1. Motor‑Dominant Cluster – Rapid escalation of motor scores (UPDRS‑III) early on, with relatively slower deterioration in non‑motor and cognitive domains. Imaging shows pronounced dopaminergic loss.

2. Non‑Motor Early Cluster – Early and severe non‑motor symptoms (depression, sleep disturbance, autonomic dysfunction) and swift cognitive decline, while motor impairment progresses more gradually. This cluster is enriched for known PD risk alleles (e.g., SNCA, LRRK2).

3. Gradual‑Progression Cluster – All symptom domains worsen at a modest, steady pace, yielding the most stable clinical course and a comparatively favorable response to standard therapies.

Having identified these subtypes, the authors train supervised classifiers (random forest, XGBoost, etc.) using only baseline data to predict a patient’s future cluster membership. In a held‑out validation set, the best model attains 74 % accuracy for five‑year subtype prediction, with particularly high sensitivity (≈81 %) for the non‑motor early cluster, suggesting that early clinical signatures are sufficiently informative for personalized prognostication.
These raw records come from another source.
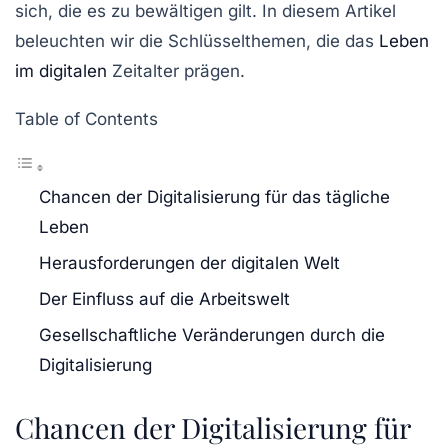
sich, die es zu bewältigen gilt. In diesem Artikel
beleuchten wir die Schlüsselthemen, die das
Leben
im digitalen
Zeitalter prägen.
Table of Contents
Chancen der Digitalisierung für das tägliche
Leben
Herausforderungen der digitalen Welt
Der Einfluss auf die Arbeitswelt
Gesellschaftliche Veränderungen durch die
Digitalisierung
Chancen der Digitalisierung für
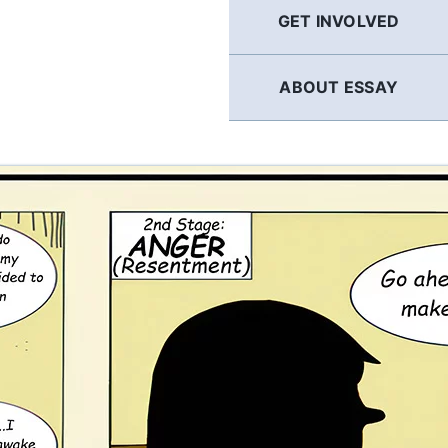
GET INVOLVED
ABOUT ESSAY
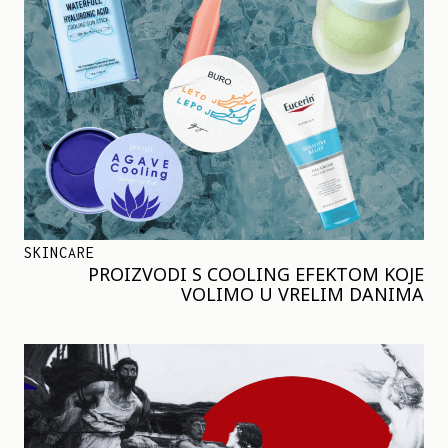
SKINCARE
PROIZVODI S COOLING EFEKTOM KOJE
VOLIMO U VRELIM DANIMA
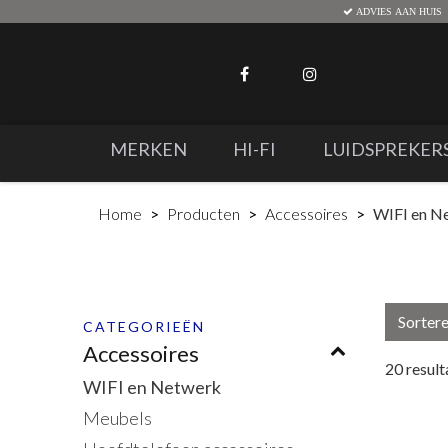
ADVIES AAN HUIS
MERKEN
HI-FI
LUIDSPREKER
Home
Producten
Accessoires
WIFI en N
Sorter
CATEGORIEËN
Accessoires
20
result
WIFI en Netwerk
Meubels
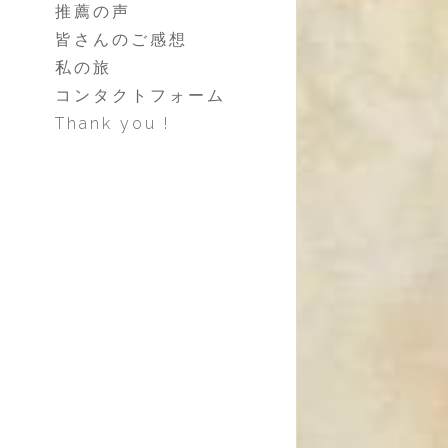
推薦の声
皆さんのご感想
私の旅
コンタクトフォーム
Thank you !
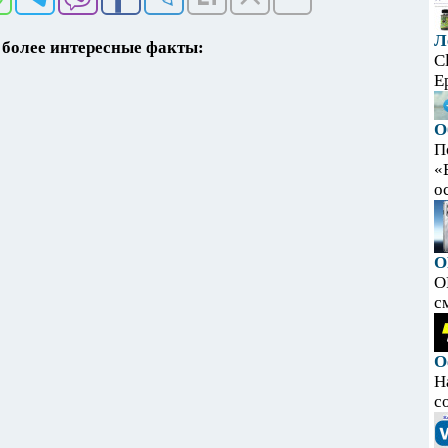
Л
более интересные факты:
C
E
О
П
«
ос
O
O
с
О
Н
с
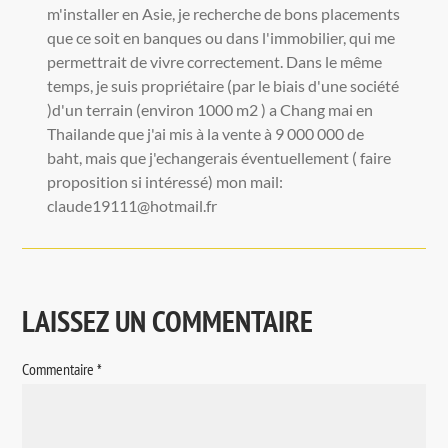
m'installer en Asie, je recherche de bons placements
que ce soit en banques ou dans l'immobilier, qui me
permettrait de vivre correctement. Dans le même
temps, je suis propriétaire (par le biais d'une société
)d'un terrain (environ 1000 m2 ) a Chang mai en
Thailande que j'ai mis à la vente à 9 000 000 de
baht, mais que j'echangerais éventuellement ( faire
proposition si intéressé) mon mail:
claude19111@hotmail.fr
LAISSEZ UN COMMENTAIRE
Commentaire
*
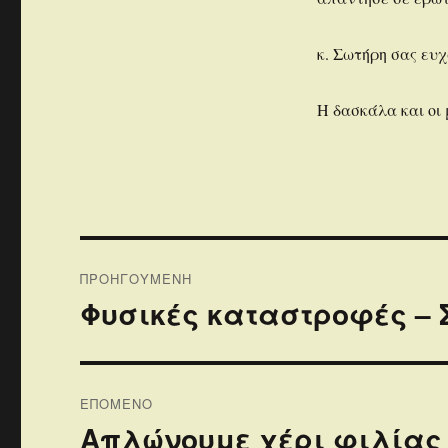
κ. Σωτήρη σας ευ
Η δασκάλα και οι 
Πλοήγηση
ΠΡΟΗΓΟΎΜΕΝΗ
άρθρων
Φυσικές καταστροφές – 
Προηγούμενο
άρθρο:
ΕΠΌΜΕΝΟ
Απλώνουμε χέρι φιλίας
Επόμενο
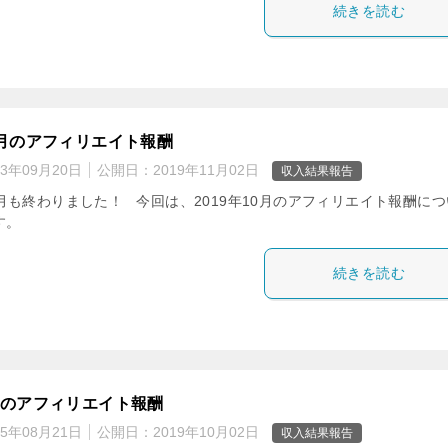
続きを読む
10月のアフィリエイト報酬
23年09月20日
公開日：
2019年11月02日
収入結果報告
0月も終わりました！ 今回は、2019年10月のアフィリエイト報酬につ
す。
続きを読む
9月のアフィリエイト報酬
25年08月21日
公開日：
2019年10月02日
収入結果報告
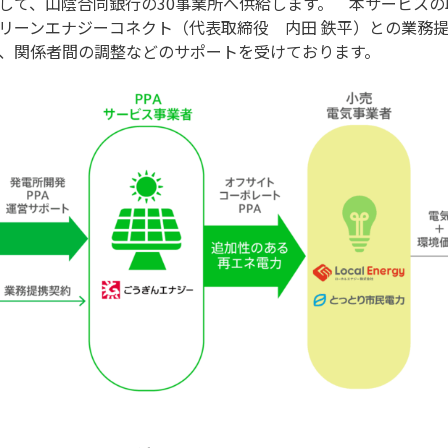
して、山陰合同銀行の30事業所へ供給します。 本サービス
リーンエナジーコネクト（代表取締役 内田 鉄平）との業務
、関係者間の調整などのサポートを受けております。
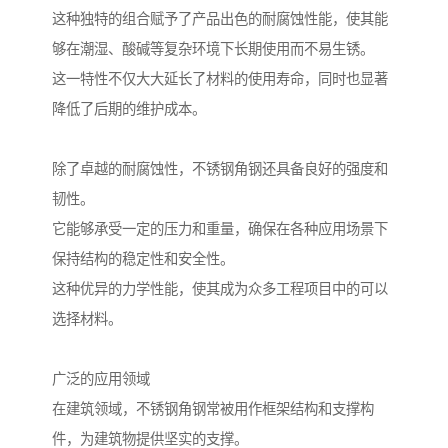
这种独特的组合赋予了产品出色的耐腐蚀性能，使其能
够在潮湿、酸碱等复杂环境下长期使用而不易生锈。
这一特性不仅大大延长了材料的使用寿命，同时也显著
降低了后期的维护成本。
除了卓越的耐腐蚀性，不锈钢角钢还具备良好的强度和
韧性。
它能够承受一定的压力和重量，确保在各种应用场景下
保持结构的稳定性和安全性。
这种优异的力学性能，使其成为众多工程项目中的可以
选择材料。
广泛的应用领域
在建筑领域，不锈钢角钢常被用作框架结构和支撑构
件，为建筑物提供坚实的支撑。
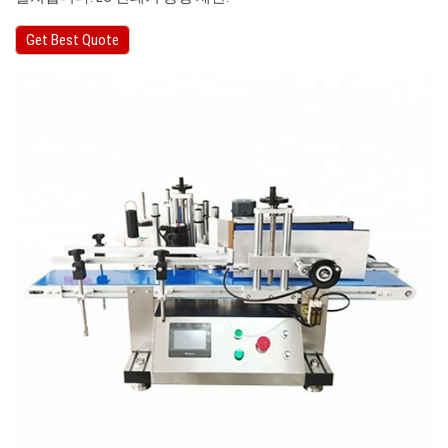
Get Best Quote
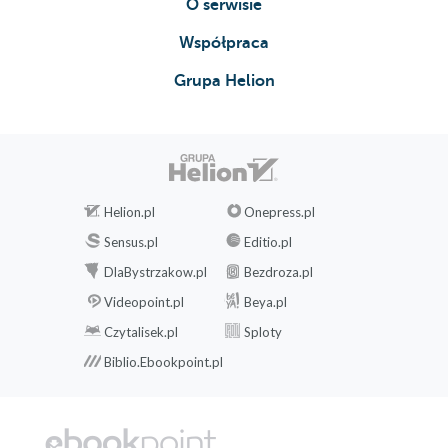
O serwisie
Współpraca
Grupa Helion
Helion.pl
Onepress.pl
Sensus.pl
Editio.pl
DlaBystrzakow.pl
Bezdroza.pl
Videopoint.pl
Beya.pl
Czytalisek.pl
Sploty
Biblio.Ebookpoint.pl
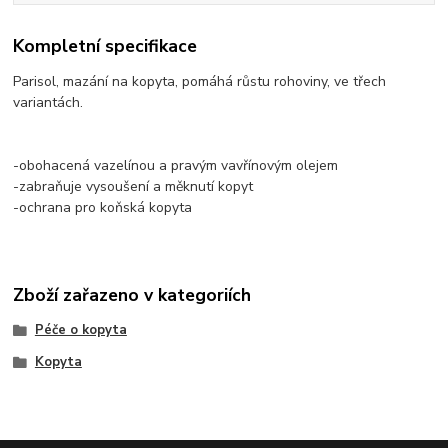
Kompletní specifikace
Parisol, mazání na kopyta, pomáhá růstu rohoviny, ve třech
variantách.
-obohacená vazelínou a pravým vavřínovým olejem
-zabraňuje vysoušení a měknutí kopyt
-ochrana pro koňská kopyta
Zboží zařazeno v kategoriích
Péče o kopyta
Kopyta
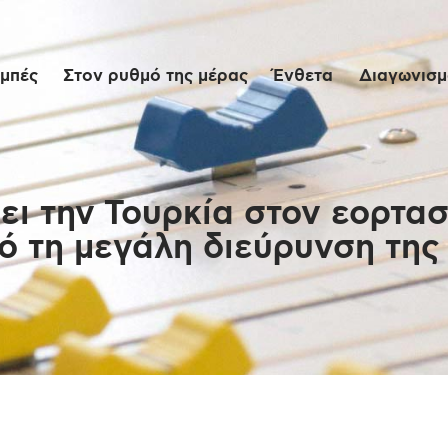
Αρχική
μπές
Στον ρυθμό της μέρας
Ένθετα
Διαγωνισμο
Εκπομπές
Στον ρυθμό της
μέρας
ι την Τουρκία στον εορτασ
ό τη μεγάλη διεύρυνση της
Ένθετα
Διαγωνισμοί/Live
Links
Ποιοι είμαστε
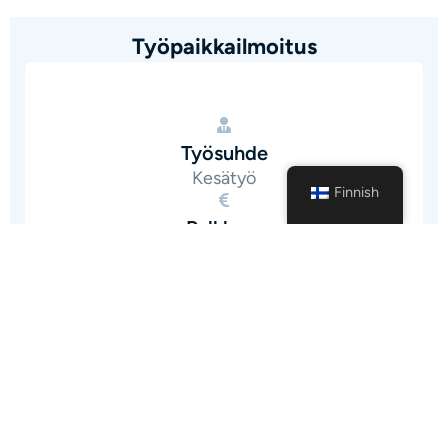
Työpaikkailmoitus
Työsuhde
Kesätyö
Finnish
Palkkaus
-
Sijainti
Pääkaupunkiseutu
Työ suoritetaan
hybridi
Koulutustaso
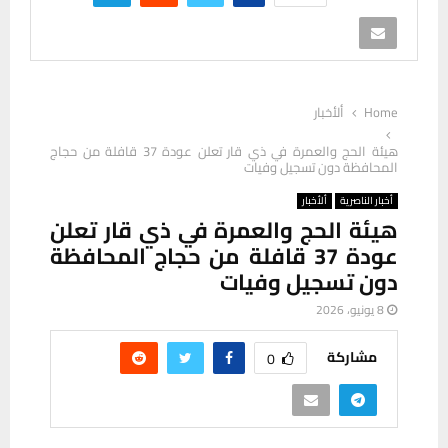
Home
ألأخبار
هيئة الحج والعمرة في ذي قار تعلن عودة 37 قافلة من حجاج
المحافظة دون تسجيل وفيات
أخبار الناصرية
ألأخبار
هيئة الحج والعمرة في ذي قار تعلن
عودة 37 قافلة من حجاج المحافظة
دون تسجيل وفيات
8 يونيو، 2026
مشاركة
0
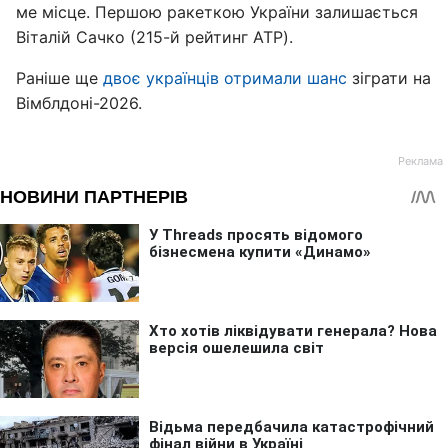
ме місце. Першою ракеткою України залишається
Віталій Сачко (215-й рейтинг ATP).
Раніше ще
двоє українців отримали шанс
зіграти на
Вімблдоні-2026.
A notable strength of TPC is its seamless integration of genetic information. By adding SNPs or polygenic risk scores as additional variable nodes in the bipartite graphs, the same binarization and edge‑creation process applies, allowing the algorithm to capture gene‑environment interactions without redesigning the pipeline. The authors demonstrate that inclusion of genetic nodes modestly improves clustering coherence and prediction performance, underscoring the method’s extensibility.

The paper discusses several advantages of the TPC approach: (i) preservation of temporal dynamics through network representation, (ii) unsupervised discovery of clinically meaningful subtypes without a priori assumptions, (iii) ability to forecast disease course from a single baseline visit, and (iv) flexibility to incorporate heterogeneous data modalities (clinical, imaging, genomics). Limitations are also acknowledged: dependence on the PPMI cohort (potential selection bias), sensitivity to the choice of binarization thresholds, handling of missing longitudinal data, and the need for external validation in independent cohorts and longer follow‑up periods.

In conclusion, the authors propose TPC as a powerful analytical tool for chronic progressive diseases. By converting high‑dimensional longitudinal datasets into a series of bipartite networks and clustering patient trajectories, TPC captures complex, time‑varying relationships that traditional statistical methods overlook. The successful application to PD—identifying three biologically plausible subtypes and achieving accurate early prediction—suggests that the framework could be readily adapted to other neurodegenerative disorders (e.g., Alzheimer’s disease, multiple sclerosis) and to broader precision‑medicine initiatives where early stratification and prognosis are essential. Future work will focus on prospective validation, incorporation of real‑time wearable sensor streams, and coupling TPC‑derived subtypes with therapeutic response models to guide individualized treatment strategies.